--- Your assignment ---
Given the records underneath, please repeat exactly the lines from the line with "filozof a riaditeľ" through the line with "kurtarıldı.", passing over any picture.

--- Input data ---
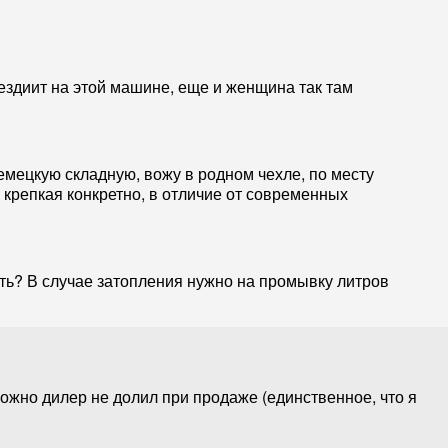
 ездиит на этой машине, еще и женщина так там
емецкую складную, вожу в родном чехле, по месту
 крепкая конкретно, в отличие от современных
ть? В случае затопления нужно на промывку литров
можно дилер не долил при продаже (единственное, что я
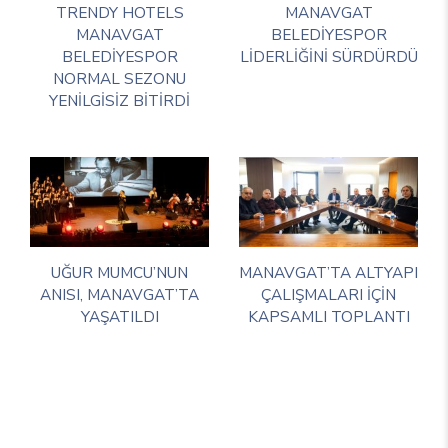
TRENDY HOTELS
MANAVGAT
MANAVGAT
BELEDİYESPOR
BELEDİYESPOR
LİDERLİĞİNİ SÜRDÜRDÜ
NORMAL SEZONU
YENİLGİSİZ BİTİRDİ
UĞUR MUMCU’NUN
MANAVGAT’TA ALTYAPI
ANISI, MANAVGAT’TA
ÇALIŞMALARI İÇİN
YAŞATILDI
KAPSAMLI TOPLANTI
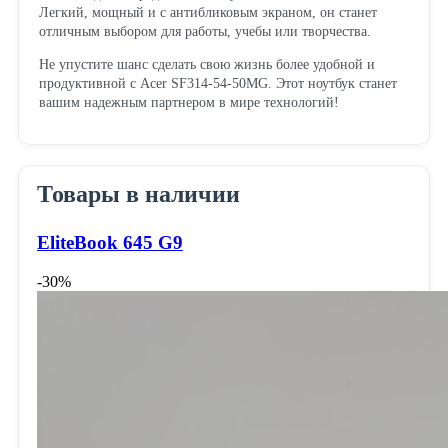
Легкий, мощный и с антибликовым экраном, он станет
отличным выбором для работы, учебы или творчества.
Не упустите шанс сделать свою жизнь более удобной и
продуктивной с Acer SF314-54-50MG. Этот ноутбук станет
вашим надежным партнером в мире технологий!
Товары в наличии
EliteBook 645 G9
-30%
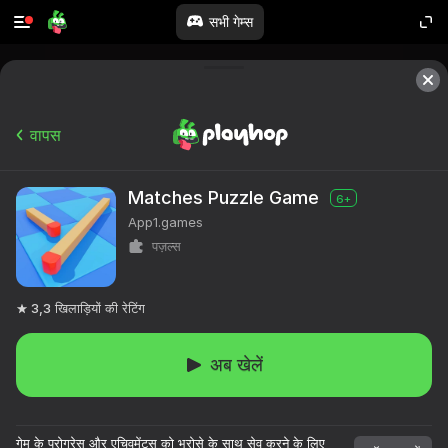
सभी गेम्स
वापस
Matches Puzzle Game
6+
App1.games
पज़ल्स
3,3
खिलाड़ियों की रेटिंग
अब खेलें
गेम के प्रोग्रेस और एचिवमेंट्स को भरोसे के साथ सेव करने के लिए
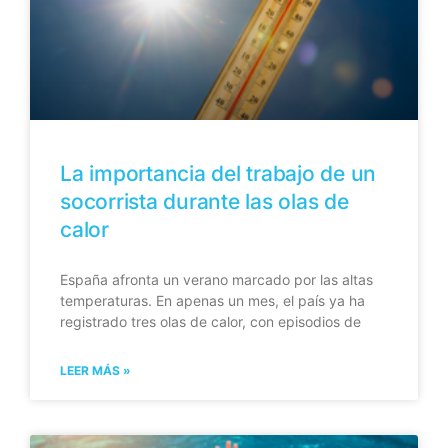
La importancia del trabajo de un
socorrista durante las olas de
calor
España afronta un verano marcado por las altas
temperaturas. En apenas un mes, el país ya ha
registrado tres olas de calor, con episodios de
LEER MÁS »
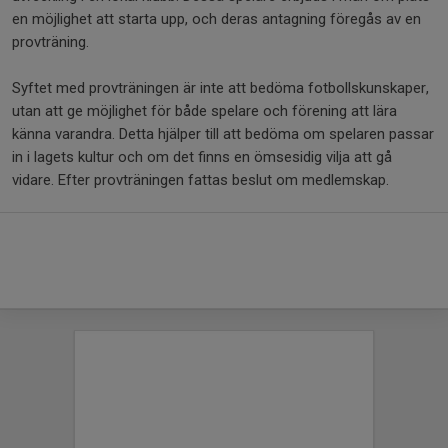
en möjlighet att starta upp, och deras antagning föregås av en
provträning.
Syftet med provträningen är inte att bedöma fotbollskunskaper,
utan att ge möjlighet för både spelare och förening att lära
känna varandra. Detta hjälper till att bedöma om spelaren passar
in i lagets kultur och om det finns en ömsesidig vilja att gå
vidare. Efter provträningen fattas beslut om medlemskap.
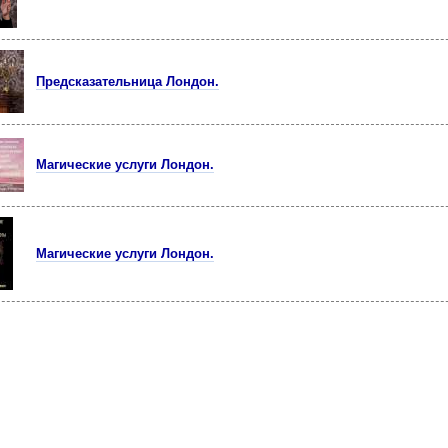
Предсказательница Лондон.
Магические услуги Лондон.
Магические услуги Лондон.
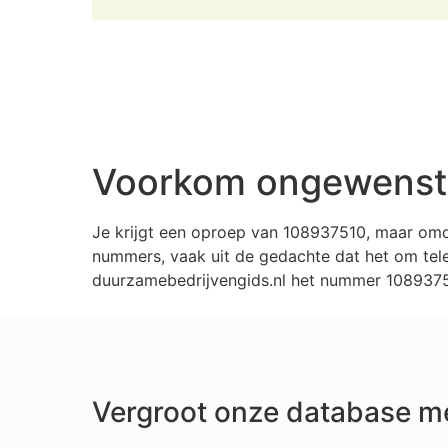
Voorkom ongewenste
Je krijgt een oproep van 108937510, maar omd
nummers, vaak uit de gedachte dat het om tele
duurzamebedrijvengids.nl het nummer 10893751
Vergroot onze database m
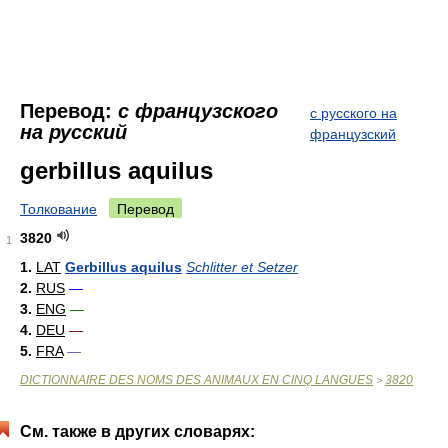
Перевод:
с французского
с русского на
на русский
французский
gerbillus aquilus
Толкование
Перевод
3820
1
1.
LAT
Gerbillus aquilus
Schlitter et Setzer
2.
RUS
—
3.
ENG
—
4.
DEU
—
5.
FRA
—
DICTIONNAIRE DES NOMS DES ANIMAUX EN CINQ LANGUES
3820
>
См. также в других словарях:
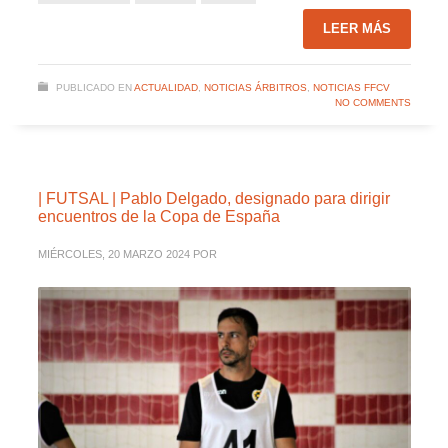
LEER MÁS
PUBLICADO EN
ACTUALIDAD
,
NOTICIAS ÁRBITROS
,
NOTICIAS FFCV
NO COMMENTS
| FUTSAL | Pablo Delgado, designado para dirigir
encuentros de la Copa de España
MIÉRCOLES, 20 MARZO 2024
POR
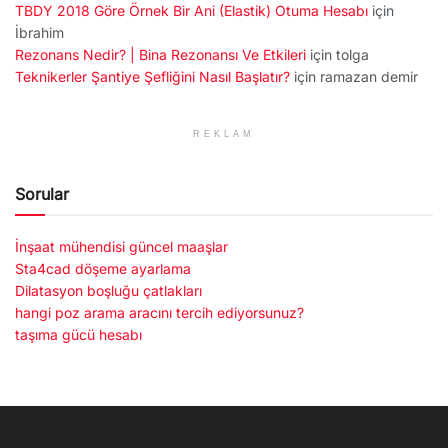
TBDY 2018 Göre Örnek Bir Ani (Elastik) Otuma Hesabı
için
İbrahim
Rezonans Nedir? | Bina Rezonansı Ve Etkileri
için
tolga
Teknikerler Şantiye Şefliğini Nasıl Başlatır?
için
ramazan demir
REKLAM
Sorular
İnşaat mühendisi güncel maaşlar
Sta4cad döşeme ayarlama
Dilatasyon boşluğu çatlakları
hangi poz arama aracını tercih ediyorsunuz?
taşıma gücü hesabı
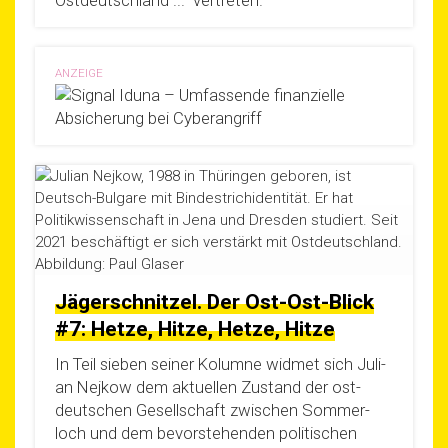
Ost­deutsch­land ...“ vertreten.
ANZEIGE
Jägerschnitzel. Der Ost-Ost-Blick
#7: Hetze, Hitze, Hetze, Hitze
In Teil sie­ben sei­ner Kolum­ne wid­met sich Juli­
an Nej­kow dem aktu­el­len Zustand der ost­
deut­schen Gesell­schaft zwi­schen Som­mer­
loch und dem bevor­ste­hen­den poli­ti­schen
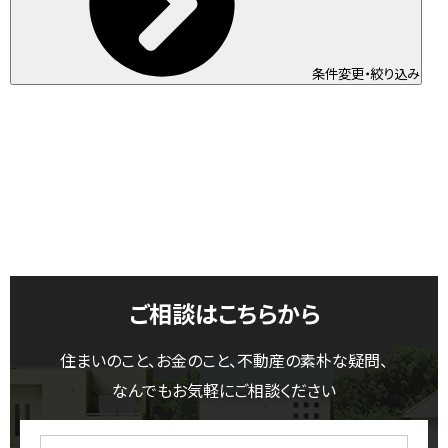
条件変更・絞り込み
ご相談はこちらから
住まいのこと、お金のこと、不動産の素朴な疑問、
なんでもお気軽にご相談ください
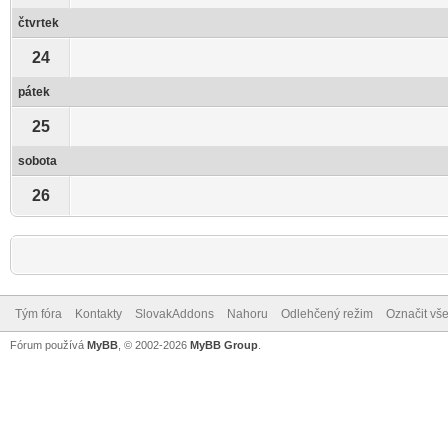
čtvrtek
24
pátek
25
sobota
26
Tým fóra
Kontakty
SlovakAddons
Nahoru
Odlehčený režim
Označit vše
Fórum používá
MyBB
, © 2002-2026
MyBB Group
.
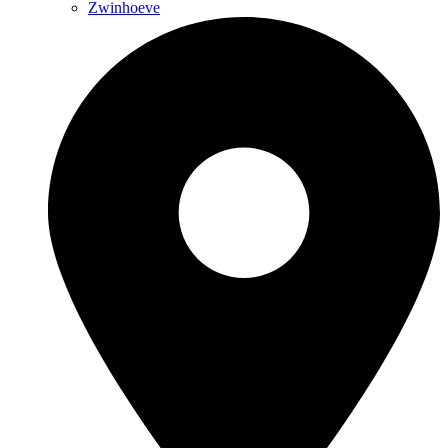
Zwinhoeve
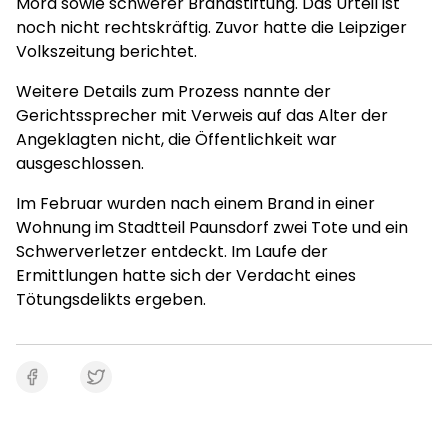
Mord sowie schwerer Brandstiftung. Das Urteil ist
noch nicht rechtskräftig. Zuvor hatte die Leipziger
Volkszeitung berichtet.
Weitere Details zum Prozess nannte der
Gerichtssprecher mit Verweis auf das Alter der
Angeklagten nicht, die Öffentlichkeit war
ausgeschlossen.
Im Februar wurden nach einem Brand in einer
Wohnung im Stadtteil Paunsdorf zwei Tote und ein
Schwerverletzer entdeckt. Im Laufe der
Ermittlungen hatte sich der Verdacht eines
Tötungsdelikts ergeben.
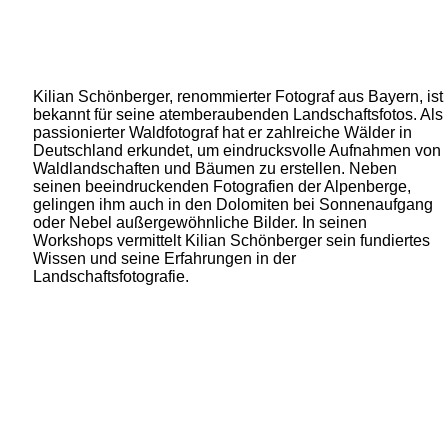
Kilian Schönberger, renommierter Fotograf aus Bayern, ist
bekannt für seine atemberaubenden Landschaftsfotos. Als
passionierter Waldfotograf hat er zahlreiche Wälder in
Deutschland erkundet, um eindrucksvolle Aufnahmen von
Waldlandschaften und Bäumen zu erstellen. Neben
seinen beeindruckenden Fotografien der Alpenberge,
gelingen ihm auch in den Dolomiten bei Sonnenaufgang
oder Nebel außergewöhnliche Bilder. In seinen
Workshops vermittelt Kilian Schönberger sein fundiertes
Wissen und seine Erfahrungen in der
Landschaftsfotografie.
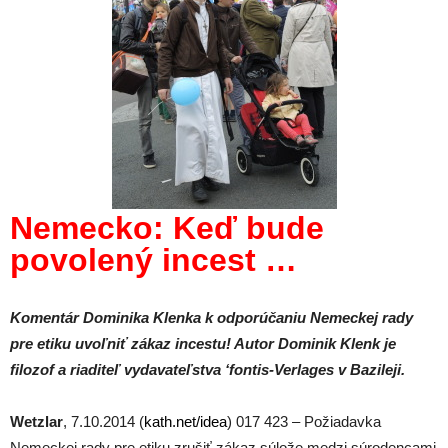
Nemecko: Keď bude
povolený incest …
Komentár Dominika Klenka k odporúčaniu Nemeckej rady
pre etiku uvoľniť zákaz incestu!
Autor Dominik Klenk je
filozof a riaditeľ vydavateľstva ‘fontis-Verlages v Bazileji.
Wetzlar
, 7.10.2014 (
kath.net/
idea
) 017 423 – Požiadavka
Nemeckej rady pre etiku zrušiť zákaz súlože medzi súrodencami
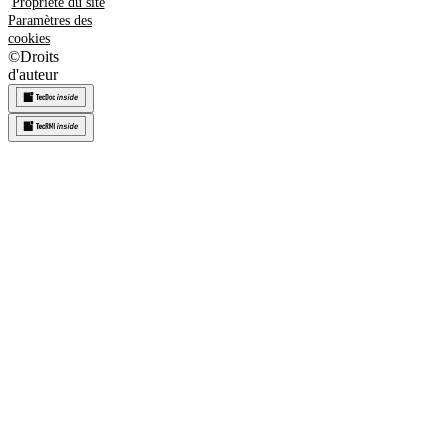
Propriété du site
Paramètres des
cookies
©
Droits
d'auteur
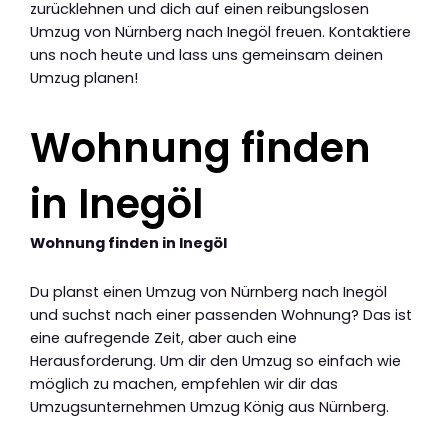
zurücklehnen und dich auf einen reibungslosen
Umzug von Nürnberg nach Inegöl freuen. Kontaktiere
uns noch heute und lass uns gemeinsam deinen
Umzug planen!
Wohnung finden
in Inegöl
Wohnung finden in Inegöl
Du planst einen Umzug von Nürnberg nach Inegöl
und suchst nach einer passenden Wohnung? Das ist
eine aufregende Zeit, aber auch eine
Herausforderung. Um dir den Umzug so einfach wie
möglich zu machen, empfehlen wir dir das
Umzugsunternehmen Umzug König aus Nürnberg.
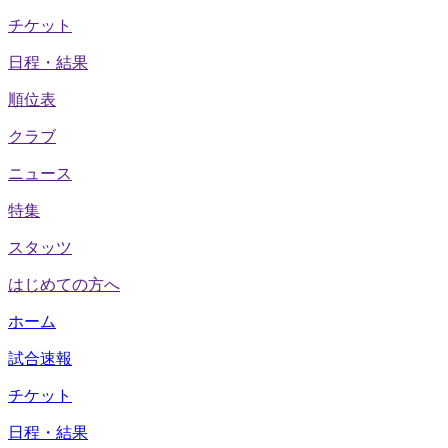
チケット
日程・結果
順位表
クラブ
ニュース
特集
スタッツ
はじめての方へ
ホーム
試合速報
チケット
日程・結果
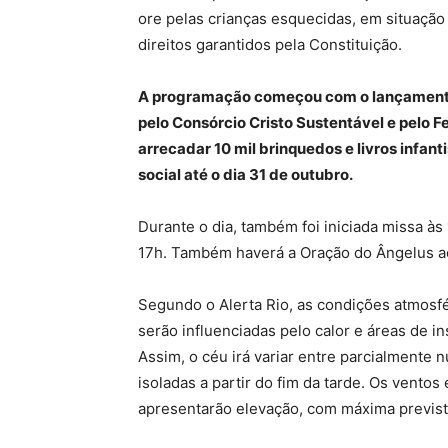
ore pelas crianças esquecidas, em situação 
direitos garantidos pela Constituição.
A programação começou com o lançamento 
pelo Consórcio Cristo Sustentável e pelo Fe
arrecadar 10 mil brinquedos e livros infan
social até o dia 31 de outubro.
Durante o dia, também foi iniciada missa às
17h. Também haverá a Oração do Ângelus ao 
Segundo o Alerta Rio, as condições atmosf
serão influenciadas pelo calor e áreas de i
Assim, o céu irá variar entre parcialmente
isoladas a partir do fim da tarde. Os vento
apresentarão elevação, com máxima previs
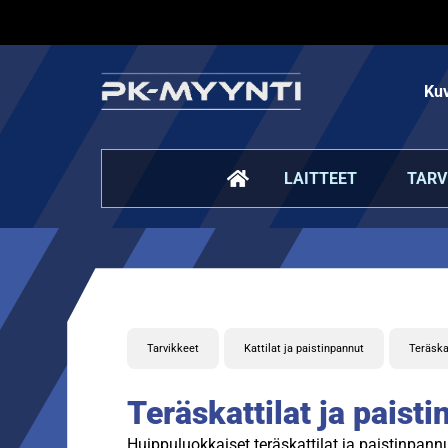
Kuv
LAITTEET
TARV
Tarvikkeet
Kattilat ja paistinpannut
Teräska
Teräskattilat ja paist
Huippuluokkaiset teräskattilat ja paistinpann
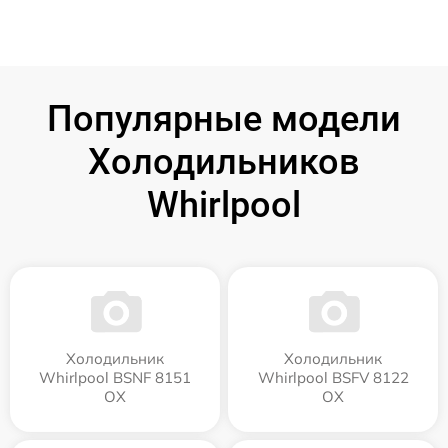
Популярные модели
Холодильников
Whirlpool
Холодильник
Холодильник
Whirlpool BSNF 8151
Whirlpool BSFV 8122
OX
OX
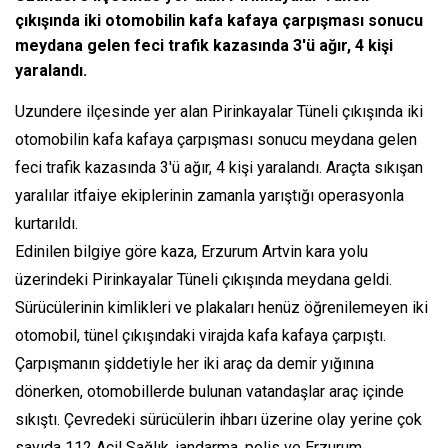
çıkışında iki otomobilin kafa kafaya çarpışması sonucu
meydana gelen feci trafik kazasında 3'ü ağır, 4 kişi
yaralandı.
Uzundere ilçesinde yer alan Pirinkayalar Tüneli çıkışında iki
otomobilin kafa kafaya çarpışması sonucu meydana gelen
feci trafik kazasında 3'ü ağır, 4 kişi yaralandı. Araçta sıkışan
yaralılar itfaiye ekiplerinin zamanla yarıştığı operasyonla
kurtarıldı.
Edinilen bilgiye göre kaza, Erzurum Artvin kara yolu
üzerindeki Pirinkayalar Tüneli çıkışında meydana geldi.
Sürücülerinin kimlikleri ve plakaları henüz öğrenilemeyen iki
otomobil, tünel çıkışındaki virajda kafa kafaya çarpıştı.
Çarpışmanın şiddetiyle her iki araç da demir yığınına
dönerken, otomobillerde bulunan vatandaşlar araç içinde
sıkıştı. Çevredeki sürücülerin ihbarı üzerine olay yerine çok
sayıda 112 Acil Sağlık, jandarma, polis ve Erzurum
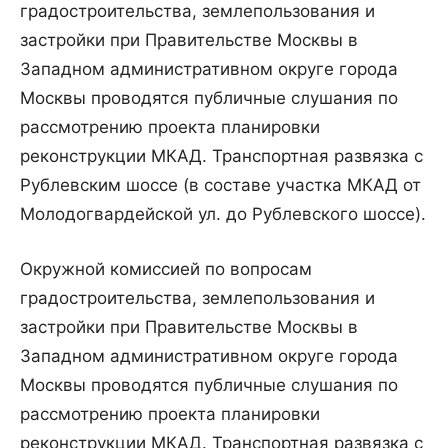
градостроительства, землепользования и
застройки при Правительстве Москвы в
Западном административном округе города
Москвы проводятся публичные слушания по
рассмотрению проекта планировки
реконструкции МКАД. Транспортная развязка с
Рублевским шоссе (в составе участка МКАД от
Молодогвардейской ул. до Рублевского шоссе).
Окружной комиссией по вопросам
градостроительства, землепользования и
застройки при Правительстве Москвы в
Западном административном округе города
Москвы проводятся публичные слушания по
рассмотрению проекта планировки
реконструкции МКАД. Транспортная развязка с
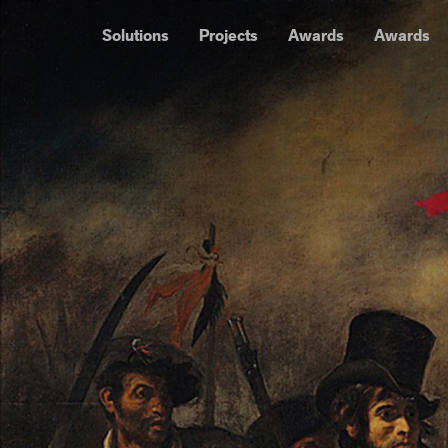
Solutions
Projects
Awards
Awards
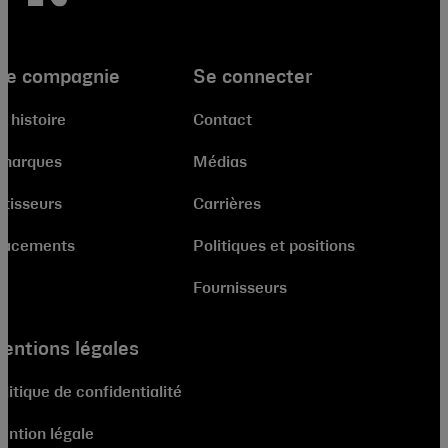
re compagnie
Se connecter
e histoire
Contact
 marques
Médias
stisseurs
Carrières
lacements
Politiques et positions
Fournisseurs
entions légales
litique de confidentialité
ention légale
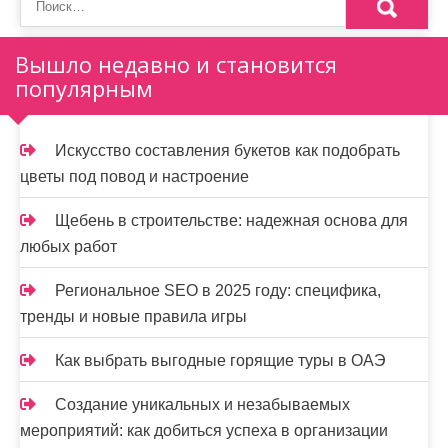
м
о
Вышло недавно и становится
м
популярным
у
Искусство составления букетов как подобрать
цветы под повод и настроение
Щебень в строительстве: надежная основа для
любых работ
Региональное SEO в 2025 году: специфика,
тренды и новые правила игры
Как выбрать выгодные горящие туры в ОАЭ
Создание уникальных и незабываемых
мероприятий: как добиться успеха в организации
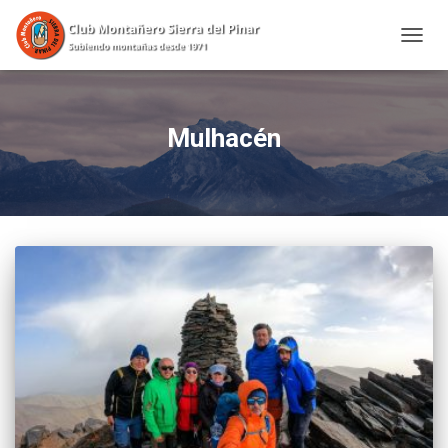
CAMBI
Mulhacén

--- Your solution ---
filozof a riaditeľ vydavateľstva ‘fontis-Verlages v Bazileji.
Wetzlar
, 7.10.2014 (
kath.net/
idea
) 017 423 – Požiadavka
Nemeckej rady pre etiku zrušiť zákaz súlože medzi súrodencami
Propriété du site
Paramètres des
cookies
©
Droits
d'auteur
zurücklehnen und dich auf einen reibungslosen
Umzug von Nürnberg nach Inegöl freuen. Kontaktiere
uns noch heute und lass uns gemeinsam deinen
Umzug planen!
Wohnung finden
in Inegöl
Wohnung finden in Inegöl
Du planst einen Umzug von Nürnberg nach Inegöl
und suchst nach einer passenden Wohnung? Das ist
eine aufregende Zeit, aber auch eine
Herausforderung. Um dir den Umzug so einfach wie
möglich zu machen, empfehlen wir dir das
Umzugsunternehmen Umzug König aus Nürnberg.
チケット
日程・結果
順位表
クラブ
ニュース
特集
スタッツ
はじめての方へ
ホーム
試合速報
チケット
日程・結果
ore pelas crianças esquecidas, em situação 
direitos garantidos pela Constituição.
A programação começou com o lançamento 
pelo Consórcio Cristo Sustentável e pelo Fe
arrecadar 10 mil brinquedos e livros infan
social até o dia 31 de outubro.
Durante o dia, também foi iniciada missa às
17h. Também haverá a Oração do Ângelus ao 
Segundo o Alerta Rio, as condições atmosf
serão influenciadas pelo calor e áreas de i
Assim, o céu irá variar entre parcialmente
isoladas a partir do fim da tarde. Os vento
apresentarão elevação, com máxima previs
Kuv
LAITTEET
TARV
Tarvikkeet
Kattilat ja paistinpannut
Teräska
Teräskattilat ja paist
Huippuluokkaiset teräskattilat ja paistinpann
Популярные модели
Холодильников
Whirlpool
Холодильник
Холодильник
Whirlpool BSNF 8151
Whirlpool BSFV 8122
OX
OX
çıkışında iki otomobilin kafa kafaya çarpışması sonucu
meydana gelen feci trafik kazasında 3'ü ağır, 4 kişi
yaralandı.
Uzundere ilçesinde yer alan Pirinkayalar Tüneli çıkışında iki
otomobilin kafa kafaya çarpışması sonucu meydana gelen
feci trafik kazasında 3'ü ağır, 4 kişi yaralandı. Araçta sıkışan
yaralılar itfaiye ekiplerinin zamanla yarıştığı operasyonla
kurtarıldı.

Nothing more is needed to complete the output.